In 1973, he returned from the Philadelphia Life Center / Movement for a New Society, to join Peace News. In 1974 he was one of the 14 members of the British Withdrawal from Northern Ireland campaign charged with “conspiracy to incite disaffection” for possessing the BWNIC leaflet explaining how British soldiers could refuse to serve in Northern Ireland - this charge carried a possible life sentence. Fortunately, after an 11-week trial, the jury did not follow the judge's advice but accepted the defendants' argument that their actions were justified and returned a verdict of Not Guilty. In addition, John – along with three others – was charged with “aiding and abetting” two AWOL British soldiers go to Sweden to which he pleaded “guilty” and was fined.

John left Peace News after the BWNIC trial and worked at Housman’s bookshop.
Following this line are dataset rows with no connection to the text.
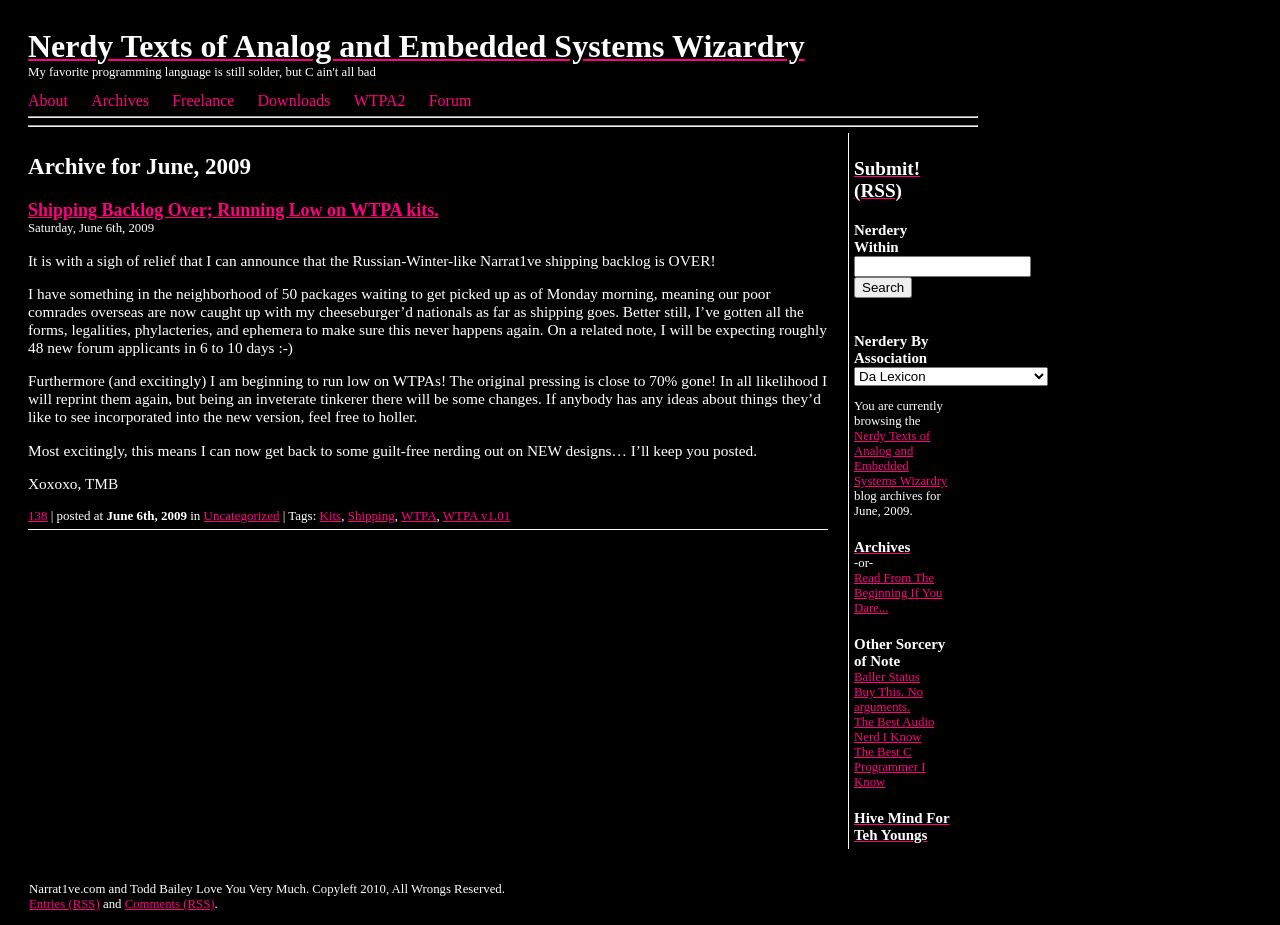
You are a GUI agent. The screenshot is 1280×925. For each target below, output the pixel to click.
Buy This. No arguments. (888, 699)
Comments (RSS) (170, 904)
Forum (450, 100)
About (48, 100)
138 (38, 515)
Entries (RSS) (64, 904)
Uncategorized (242, 515)
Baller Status (887, 677)
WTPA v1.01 (476, 515)
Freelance (203, 100)
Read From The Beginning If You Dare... (898, 593)
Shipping (371, 515)
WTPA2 (380, 100)
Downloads (294, 100)
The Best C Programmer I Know (889, 767)
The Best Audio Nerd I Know (894, 729)
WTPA (419, 515)
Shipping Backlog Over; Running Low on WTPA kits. (233, 210)
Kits (331, 515)
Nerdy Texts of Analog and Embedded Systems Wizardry (900, 458)
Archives (120, 100)
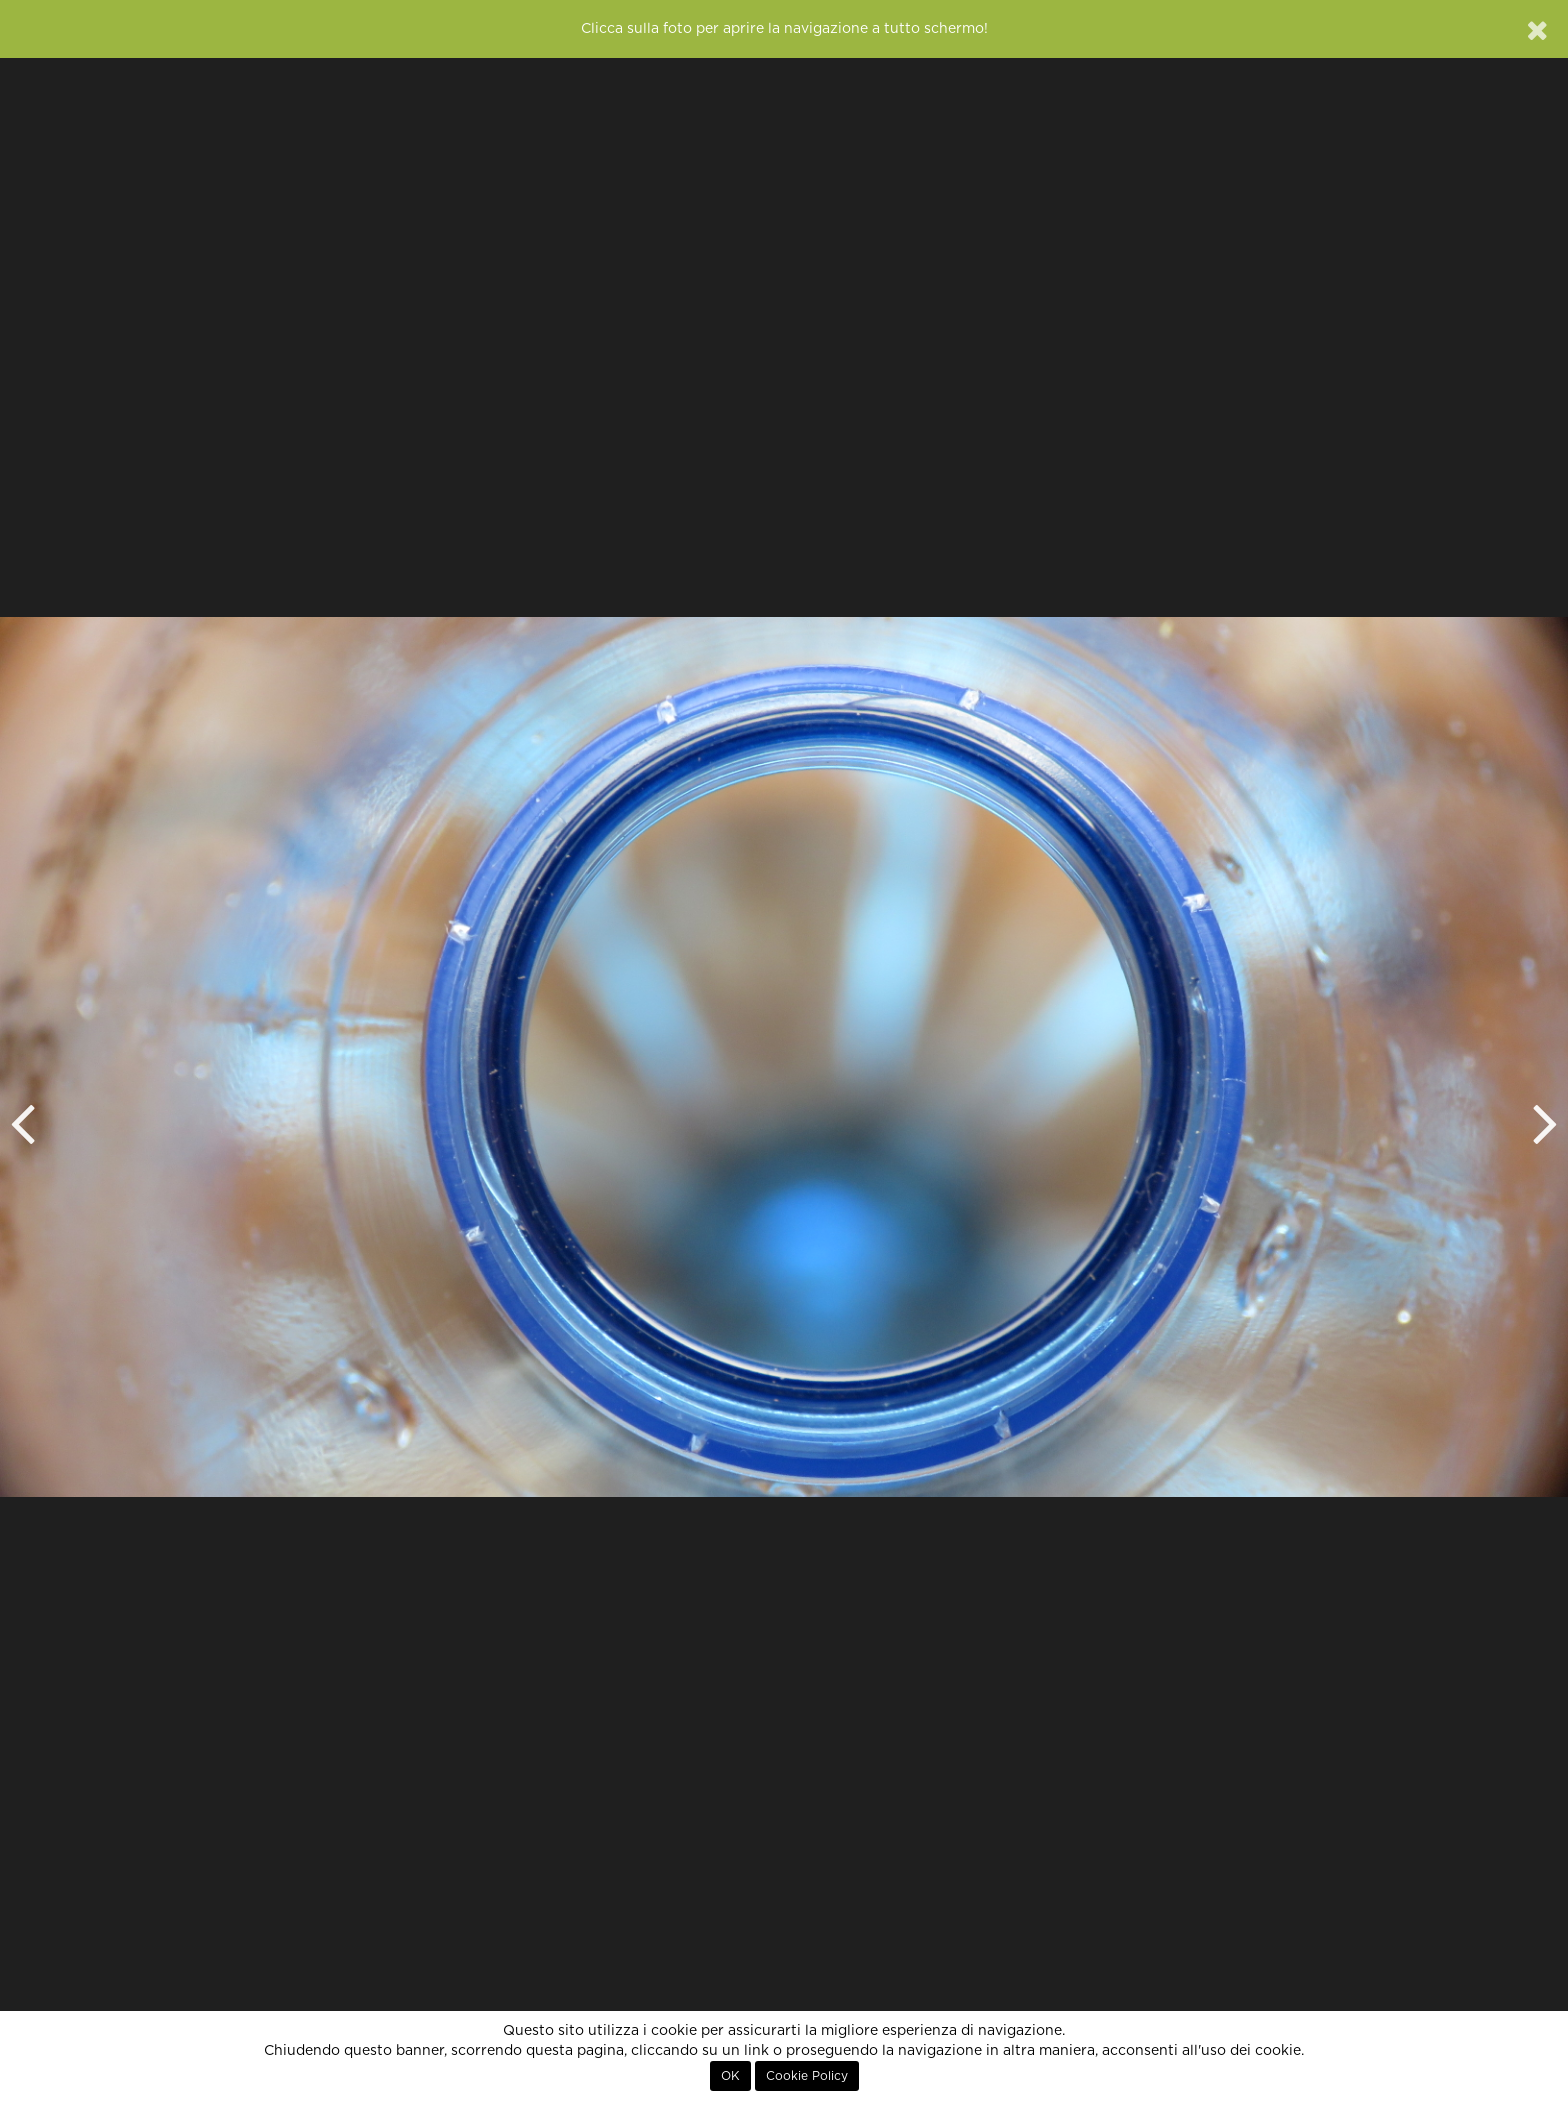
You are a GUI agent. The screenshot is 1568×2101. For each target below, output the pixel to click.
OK (730, 2076)
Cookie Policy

During this period he served on the Executive Committee of WRI and, in 1980, when the office returned to London from Brussels, WRI chair Myrtle Solomon convinced him to become WRI secretary. He served in that role until nearly the end of 1984. Later, after Myrtle's death in 1987, he took over the administration of the Lansbury House Trust fund, set up to support the educational side of WRI’s work.

While John’s convictions were very much in the tradition of anarcho-pacifism, he was never narrowly sectarian. I remember at a WRI study conference in the late 1970s in Prades in the south of France that he became impatient with what he saw the rigid ideological stance of some anarchist participants and said he preferred to define himself instead as a ‘guerrilla anarchist’. I took him to mean by this that, while holding on to basic anarchist principles, he wanted to be open and flexible on how they were interpreted in practice.

But politics aside, I remember John as a personal friend and the number of occasions when he and his partner, Liz Chapple made me welcome in their home in London when I was on my way to WRI meetings and we enjoyed together the real ales which he took pride in stocking. His death will be a particularly heavy blow to Liz and their son Matthew, and our sympathy must be with them at this time.